For years, Kaun Banega Crorepati wasn’t just another TV quiz show — it was a shared cultural space for audiences across Pakistan and India, who tuned in to watch Amitabh Bachchan quiz contestants under the bright lights. In its latest Independence Day special promo, the show has traded that universal appeal for a front row seat to India’s nationalist spectacle, featuring the two women who became the faces of Operation Sindoor.
The promo sees Big B warmly welcoming Colonel Sofiya Qureshi of the Indian Army, Wing Commander Vyomika Singh of the Indian Air Force and Commander Prerna Deosthalee of the Indian Navy to the hot seat.
They’re in full uniform, recounting the May airstrikes on six sites in Pakistan, including Sialkot, Bahawalpur and Azad Jammu and Kashmir, as part of India’s Operation Sindoor launched in response to the deadly Pahalgam attack for which India blames Pakistan — an accusation Pakistan has repeatedly denied.
“Pakistan had been doing this for years. A response was necessary, which is why Operation Sindoor was planned,” said Qureshi with dramatic flair. “From 1:05am to 1:30am, we ended their game,” added Singh, according to The Indian Express. Deosthalee assured viewers that “targets were destroyed and no civilians were harmed,” before Qureshi closed with the punchline: “This is a new India, with a new mindset.”
The audience answered with chants of “Bharat Mata Ki Jai” (Hail mother India).
Missing from the promo, of course, is Pakistan’s side of the story. According to the ISPR, the strikes killed 31 people and injured 57, including women and children. Pakistan not only denied involvement in the Pahalgam attack but also condemned the violation of its sovereignty. The ISPR said it shot down 25 Indian drones in the wake of the strikes, and celebrities here slammed the loss of civilian life and the insensitivity of celebrating it on TV and social media.
The backlash to the promo in India has been loud. Many questioned why serving officers were appearing in uniform on a quiz show and whether this was in line with military rules.
Others accused the Modi government of using the armed forces as props, turning the country’s most recognisable TV stage into another platform for political messaging.
“This BJP-led GOI has managed to ruin everything this country took real pride in,” one X user wrote.
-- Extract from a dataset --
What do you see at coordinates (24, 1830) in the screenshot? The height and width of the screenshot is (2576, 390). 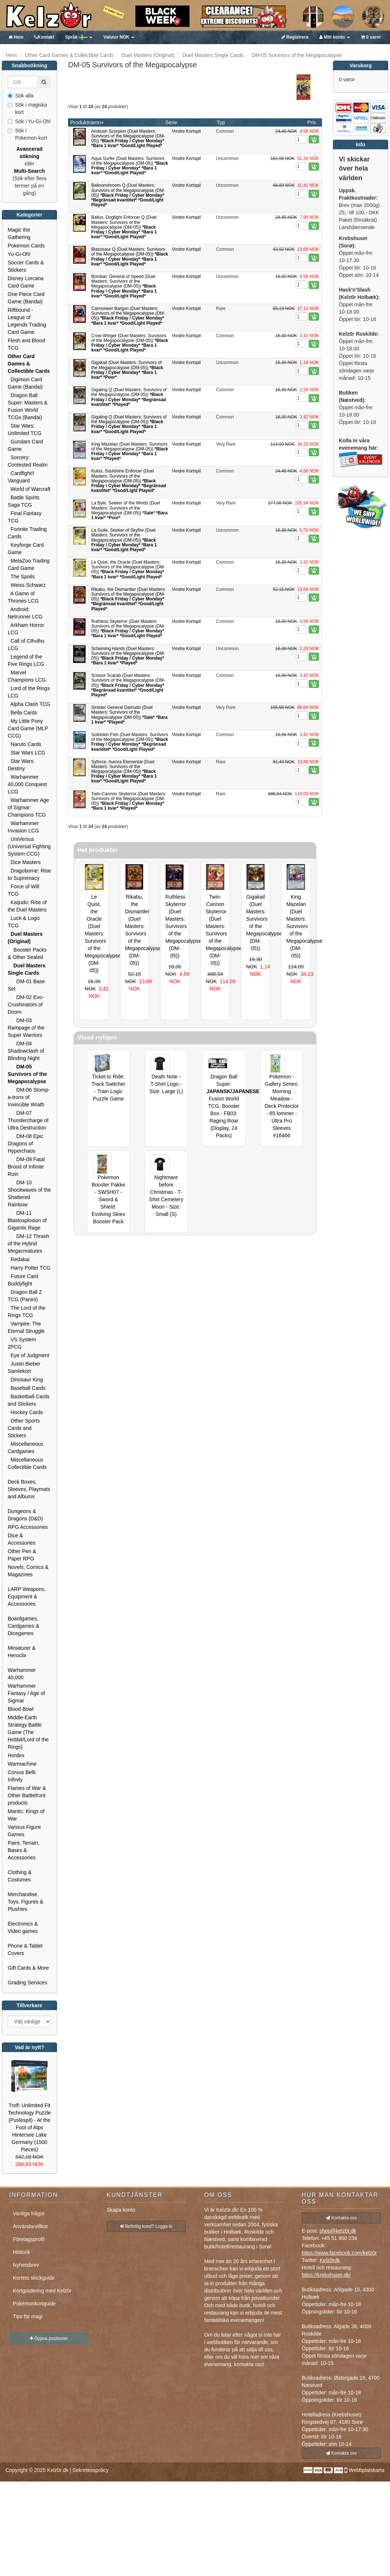 I see `Various Figure Games` at bounding box center [24, 1830].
Another called it “beyond cringe”.
Others saw it as tokenism dressed up as empowerment. “Why is the Defence Ministry permitting this?” one poster asked. Another suggested the women had little to do with the operation itself — “save reading out notes given to them” — and accused the government of selling “imaginary victories” 90 days after the fact.
The show’s decision to air the episode on August 15 leaves little doubt about its symbolic timing, just as the Modi regime leans harder into anti-Pakistan sentiment to cement its nationalist narrative.
As a political move, it’s quite funny and, as many critics have called it, “cringe”. Why in the world are we seeing serving military officers on a game show to defend the armed forces’ actions?
For years, Kaun Banega Crorepati stood apart from the noise of politics — a quiz show where knowledge was the star, not the state. Now, it’s a reminder that under the current climate, even cultural spaces that once crossed borders with ease can be pulled into the service of power.
The battlefield may be hundreds of miles away, but in Modi’s India, propaganda finds its prime-time slot.